# [TASK REQUIREMENTS]
Return the data below unchanged, without images.

# [Collected data]

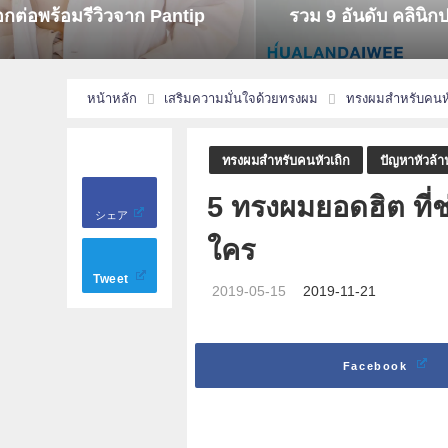
[[รีวิว]] แน่นที่สุด! ใน กทม.
เคล็ดลับเ
หน้าหลัก
เสริมความมั่นใจด้วยทรงผม
ทรงผมสำหรับคนหั
ทรงผมสำหรับคนหัวเถิก
ปัญหาหัวล้า
5 ทรงผมยอดฮิต ที่
シェア
ใคร
Tweet
2019-05-15
2019-11-21
Facebook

# [EXERCISE RESPONSE]
[[รีวิว]] แน่นที่สุด! ใน กทม.
เคล็ดลับเ
หน้าหลัก
เสริมความมั่นใจด้วยทรงผม
ทรงผมสำหรับคนหั
ทรงผมสำหรับคนหัวเถิก
ปัญหาหัวล้า
5 ทรงผมยอดฮิต ที่
シェア
ใคร
Tweet
2019-05-15
2019-11-21
Facebook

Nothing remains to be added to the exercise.